## YOUR TASK
An exact copy of every record below is what's needed here.

## DATA TO EXAMINE

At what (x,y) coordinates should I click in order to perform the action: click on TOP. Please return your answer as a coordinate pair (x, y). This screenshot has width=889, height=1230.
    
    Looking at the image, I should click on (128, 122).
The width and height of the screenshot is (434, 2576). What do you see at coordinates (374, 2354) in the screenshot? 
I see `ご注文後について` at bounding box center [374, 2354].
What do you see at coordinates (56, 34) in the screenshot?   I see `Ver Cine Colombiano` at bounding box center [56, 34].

## OUTPUT OF THE EXERCISE
At what (x,y) coordinates should I click in order to perform the action: click on TOP. Please return your answer as a coordinate pair (x, y). This screenshot has width=889, height=1230.
    
    Looking at the image, I should click on (128, 122).
The width and height of the screenshot is (434, 2576). What do you see at coordinates (374, 2354) in the screenshot? 
I see `ご注文後について` at bounding box center [374, 2354].
What do you see at coordinates (56, 34) in the screenshot?   I see `Ver Cine Colombiano` at bounding box center [56, 34].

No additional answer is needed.